Is my Mexican Sunflower sunburned?
It is quite easy to find out if your Mexican Sunflower (Tithonia rotundifolia) has been burned by the sun. Just like on us, your plant will change color in this case, it will start to turn yellow or white.
As we saw above, the leaves of your Mexican Sunflower can also change color if it receives too much water or insufficient light.
To find out if the yellow leaves have been sunburned, look at the part of the bottom that is tinted closer to the base. The yellow leaf is probably burnt and not something else if this portion stays greener.
Why are my Mexican Sunflower leaves turning brown?
The classic sign that a plant has been overexposed to direct sunlight and sunburned is the development of browning leaves. Rest assured that while this may probably save your plant from dying, it will adversely affect its growth.
Should I leave my Tithonia rotundifolia in direct sunlight?
No! Don’t leave your Tithonia rotundifolia (or Mexican Sunflower) in the sun if it displays the symptoms mentioned above; that’s why it’s in such a bad situation.
As explained in the paragraph above, the solution is simple, just place your Mexican Sunflower in a place where the light does not reach it directly, in this way and with a correct watering, your plant should resume its life rather quickly.
Why are my Tithonia rotundifolia leaves drooping or wilting ?
When you become dehydrated, this usually happens. Large plants are more vulnerable since they need more water on a regular basis than smaller plants.
An easy way to know if your Tithonia rotundifolia is lacking water is to under-weigh its pot, if it looks light, it means that the soil and the roots are probably quite dry, and therefore need water!
If the soil in your plant’s pot is completely dry, you will need to start by moistening it so that the roots will also benefit from the water. A common mistake is to drown the Mexican Sunflower right after a dry period thinking that it needs a lot of water.
This is the case, but giving too much water at once is the best way to finish it off, you should actually water the soil normally, resuming a quiet watering rhythm.
Caring Tips for Tithonia rotundifolia
Your plant needs water to survive, but it’s crucial to balance the amount and timing of watering. As we previously mentioned, overwatering could be catastrophic for your Tithonia rotundifolia.
The best way to know if your plant needs water or not is to touch the soil, if you feel it is still wet, it is probably a good idea to wait a few more days.
Always keep temperatures stable
It’s also a good idea to keep your Tithonia rotundifolia at a constant temperature, especially if it’s kept indoors. In general, at GreenShack, we suggest booking a temperature between 65 and 85 degrees F. Of course, keep your Tithonia rotundifolia away from radiators, air conditioners, and other sources of hot or cold air.
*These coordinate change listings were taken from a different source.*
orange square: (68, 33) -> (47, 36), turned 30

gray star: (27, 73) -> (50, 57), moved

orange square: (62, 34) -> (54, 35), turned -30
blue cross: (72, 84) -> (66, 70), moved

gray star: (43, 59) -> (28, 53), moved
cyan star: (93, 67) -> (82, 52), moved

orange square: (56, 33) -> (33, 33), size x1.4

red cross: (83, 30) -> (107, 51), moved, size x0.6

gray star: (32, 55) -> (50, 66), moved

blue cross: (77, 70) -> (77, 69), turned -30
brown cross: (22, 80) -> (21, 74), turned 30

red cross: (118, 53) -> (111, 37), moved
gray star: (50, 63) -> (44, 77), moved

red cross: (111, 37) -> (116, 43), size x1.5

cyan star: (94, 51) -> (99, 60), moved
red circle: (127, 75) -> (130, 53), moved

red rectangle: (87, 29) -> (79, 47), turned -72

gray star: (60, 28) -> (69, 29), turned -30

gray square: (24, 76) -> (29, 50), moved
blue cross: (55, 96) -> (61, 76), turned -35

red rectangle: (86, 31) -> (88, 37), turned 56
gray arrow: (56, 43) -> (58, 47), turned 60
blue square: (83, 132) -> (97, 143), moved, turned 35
Keep your Mexican Sunflower Dust-Free
This one is about houseplants. Your indoor plants’ leaves get dusty just like your furniture does. The problem is that this might prevent photosynthesis from beginning, which would result in the plants gradually losing their color.
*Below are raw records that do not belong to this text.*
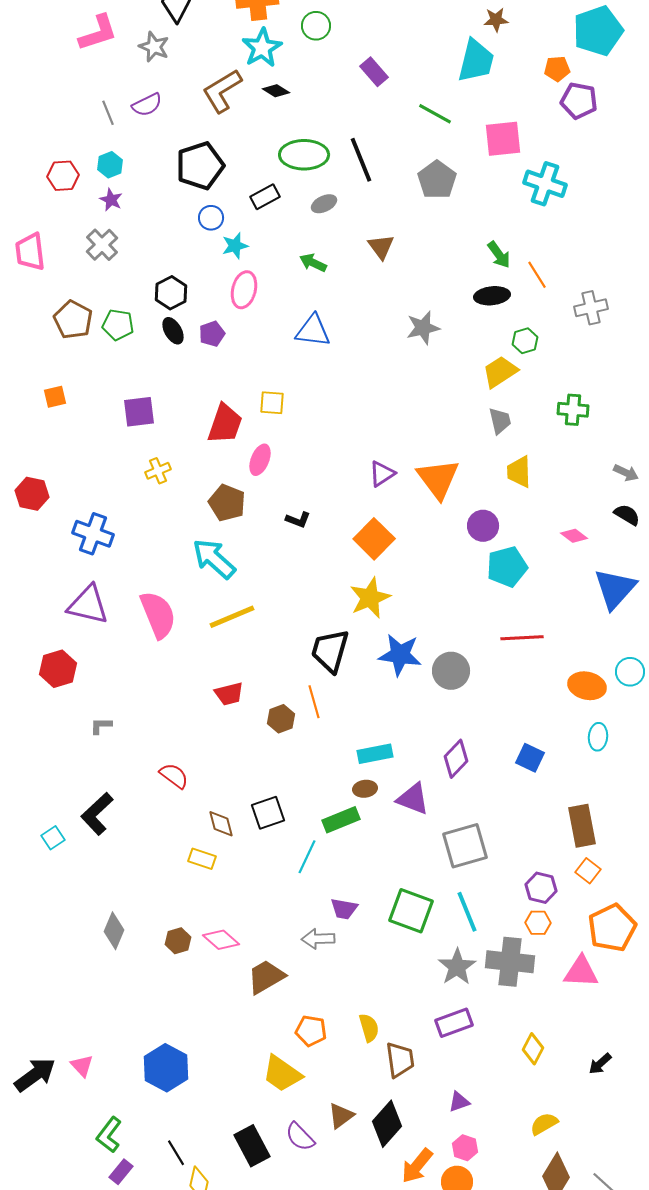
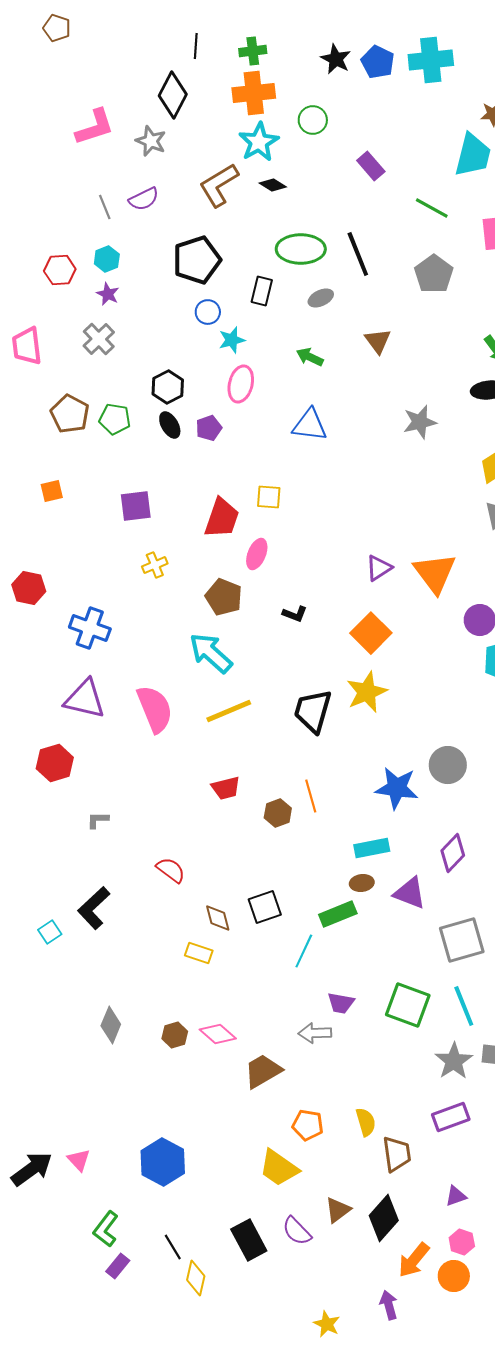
black rectangle: (265, 197) -> (262, 291), turned -48
black trapezoid: (330, 651) -> (313, 711), moved
blue star: (400, 655) -> (397, 788), moved

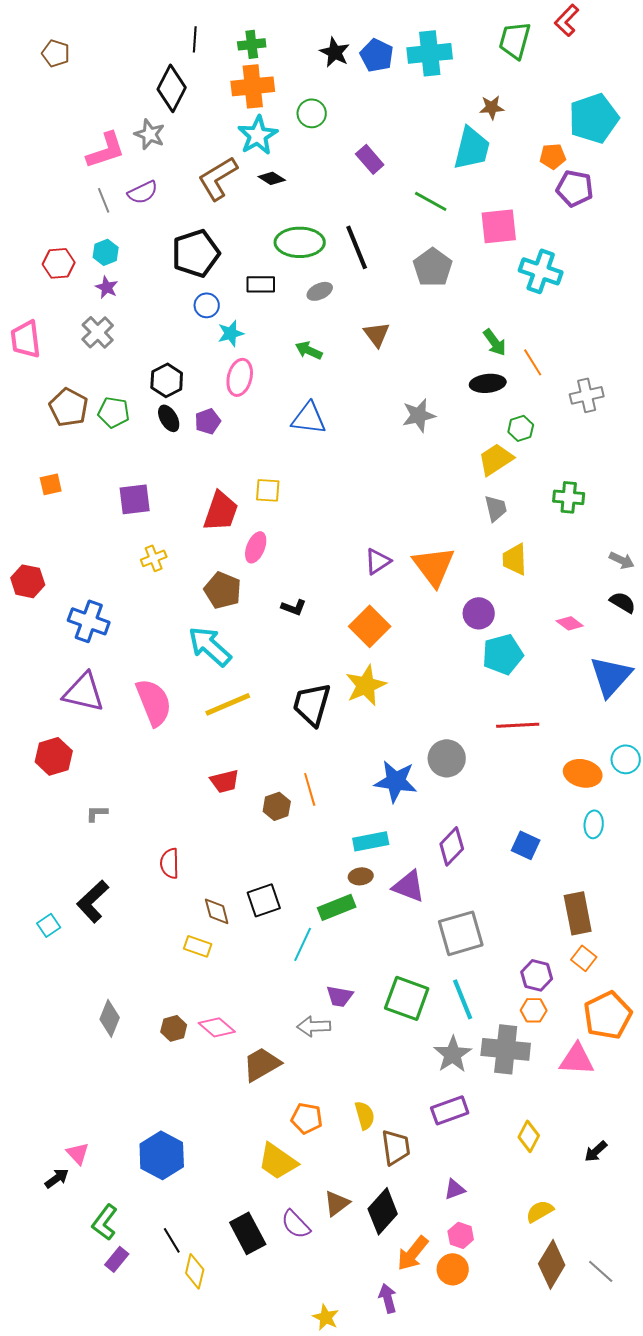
brown pentagon: (57, 28) -> (56, 53), moved
pink L-shape: (95, 127) -> (106, 150), moved
black rectangle: (262, 291) -> (261, 284), turned 76
red semicircle: (171, 870) -> (170, 863), turned -128
black arrow: (32, 1169) -> (57, 1178), moved, size x0.6

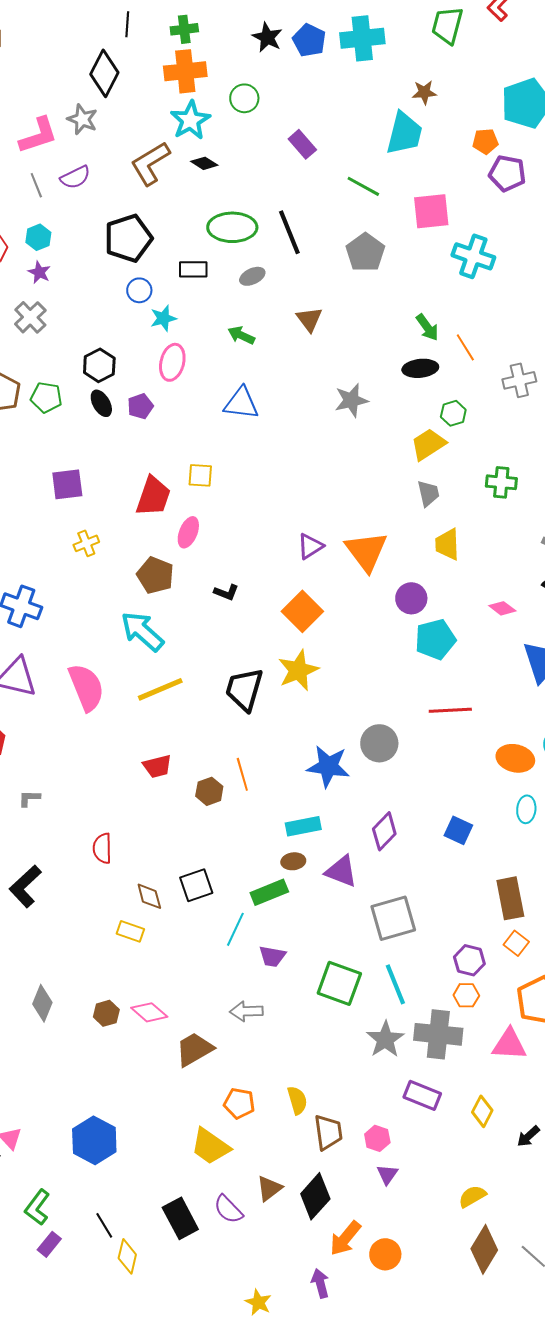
purple trapezoid: (340, 996) -> (272, 956), moved
purple rectangle: (450, 1110) -> (422, 1095), moved, turned 42
yellow diamond: (529, 1136) -> (482, 1111), moved
purple triangle: (455, 1189) -> (387, 1174), turned -35
pink hexagon: (461, 1235) -> (377, 1138), moved

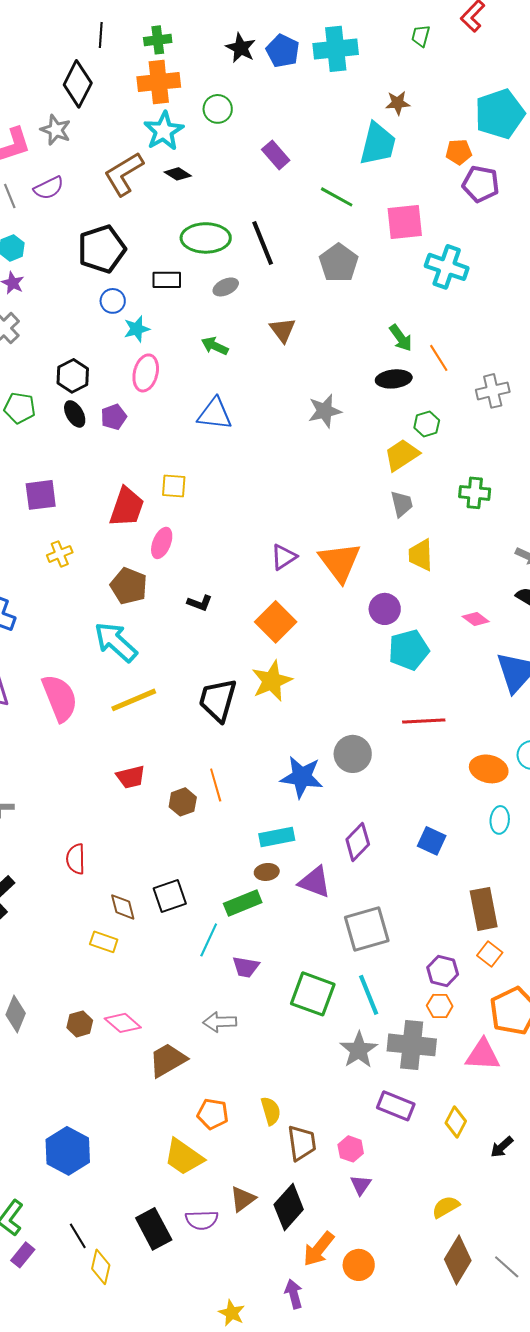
green trapezoid: (447, 25) -> (421, 36), size x0.6
purple semicircle: (228, 1209) -> (202, 1220), turned -48

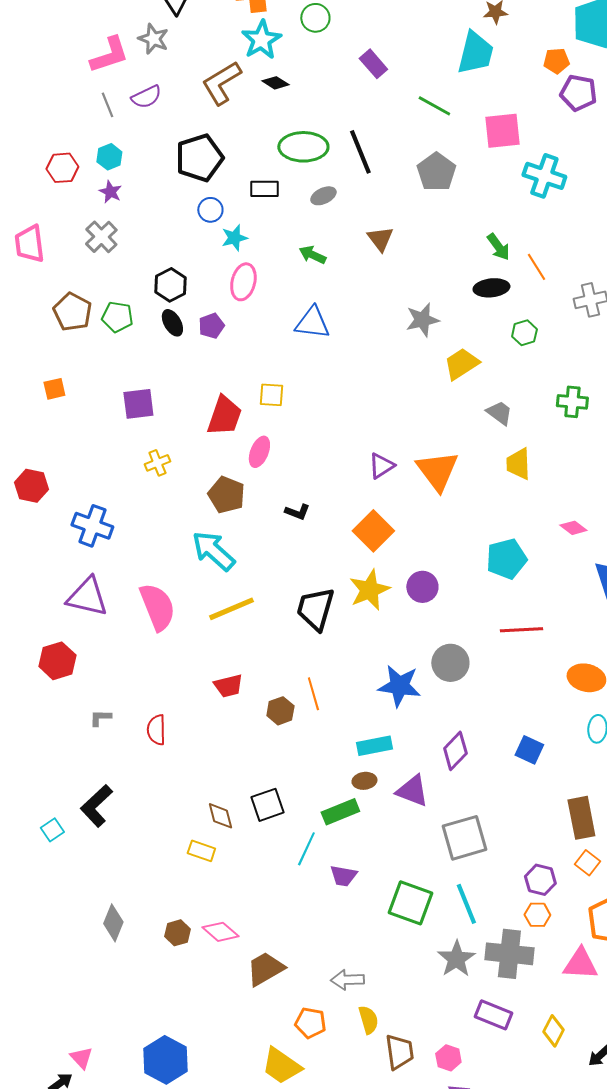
yellow trapezoid: (402, 455) -> (461, 364), moved
gray trapezoid: (402, 504) -> (499, 413), turned -40
purple circle: (385, 609) -> (422, 587), moved
red semicircle: (76, 859) -> (156, 730), moved
gray arrow: (220, 1022) -> (347, 980), moved

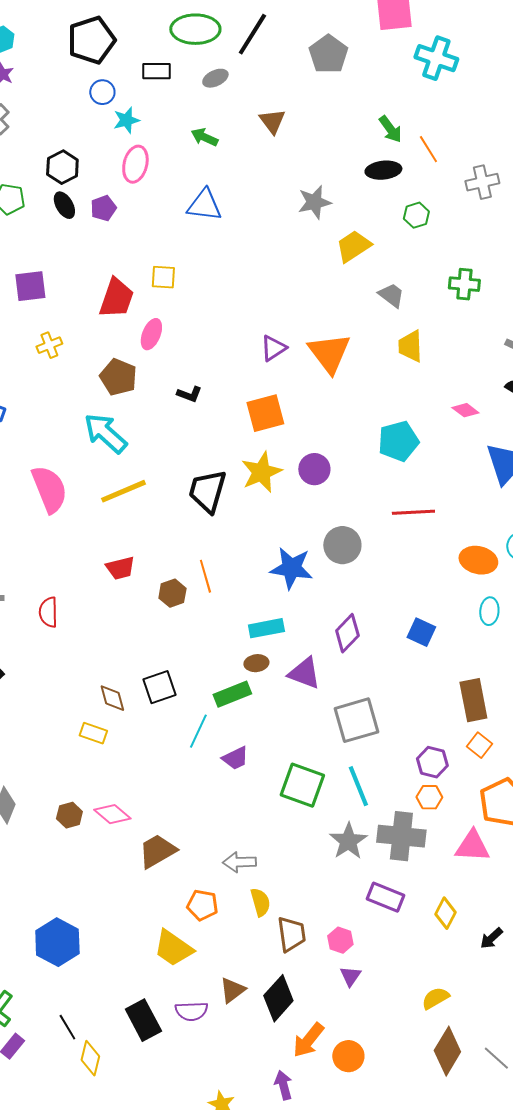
black line: (360, 152) -> (252, 34), turned 54
orange square: (373, 531) -> (265, 413), turned 30
purple trapezoid: (343, 876) -> (235, 758), turned -36

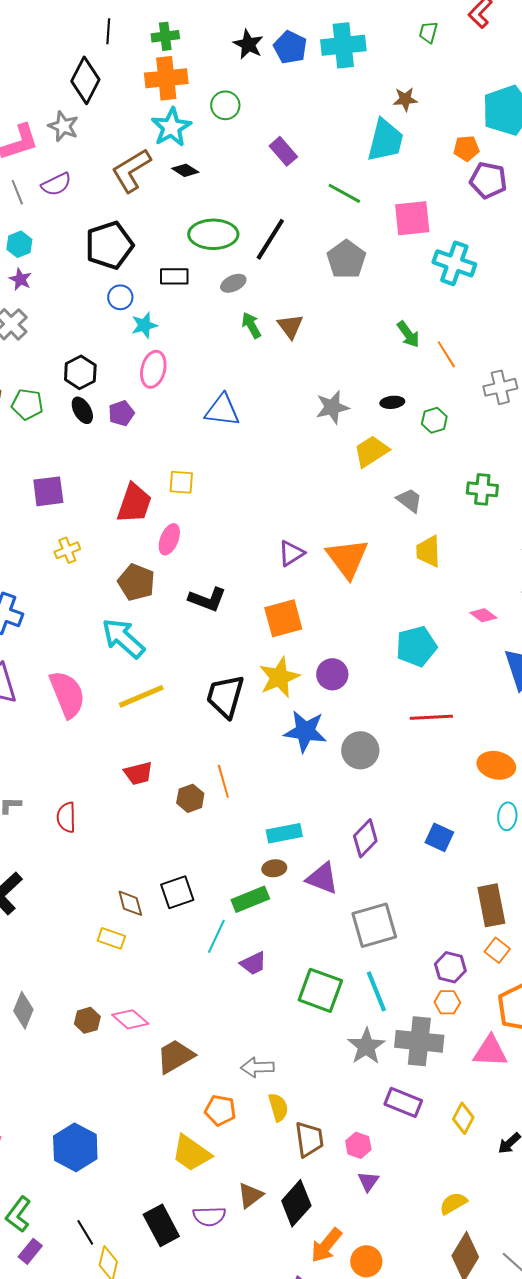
green arrow: (204, 137) -> (251, 325), moved, turned 36
black ellipse: (383, 170) -> (392, 402), moved, size x0.7
black L-shape: (189, 394) -> (207, 599), size x1.5
blue star: (291, 568) -> (305, 731), moved

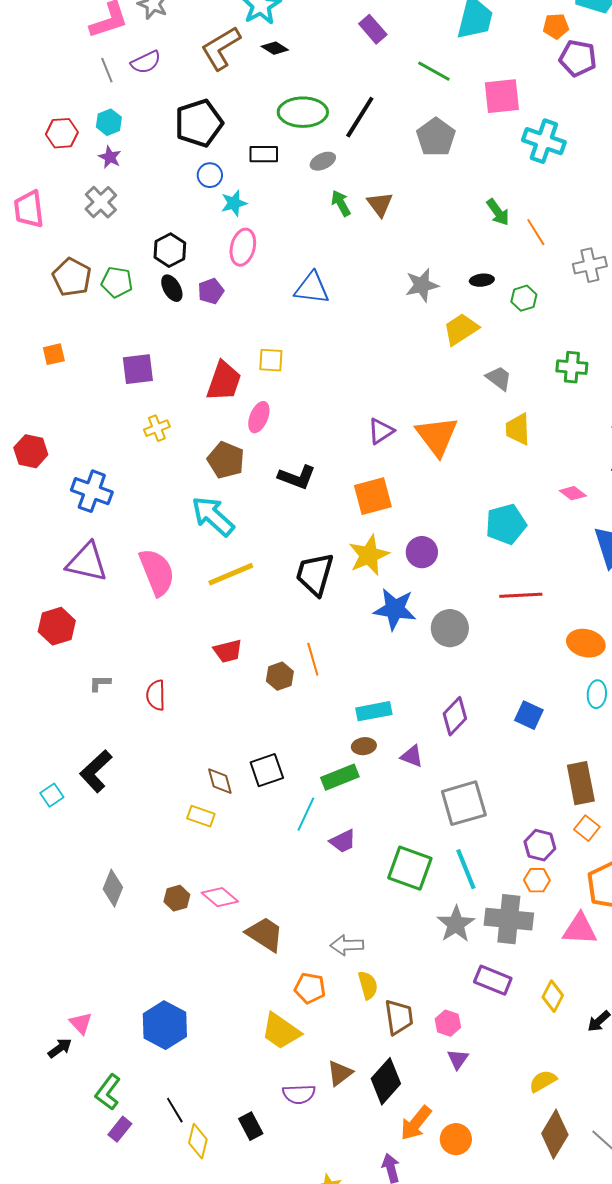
purple triangle: (322, 878) -> (412, 756), size x0.7
brown trapezoid: (175, 1056) -> (265, 934), turned 63
black rectangle: (161, 1225) -> (251, 1126), moved, size x0.7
This would be a true journey into hell for your Mexican Sunflower and would also satisfy the pests.
To remove the dust from the leaves of your plant, take a microfiber cloth and gently rub the leaves. You can wet the cloth to make it easier to remove the dust, but never use corrosive products (such as rubbing alcohol!)
Keep drainage in mind
If you have a tendency to overwater, you need to keep an eye on your drainage, we advise you to opt for a pot with drainage holes if it is not already the case and a saucer.
In the meantime, if you don’t have holes in your pots, you can add volcanic rocks (or any rocks with holes) at the bottom of your pot, this way it will create a channel so that the water doesn’t stay in your skin too much (to avoid that roots start to rot!)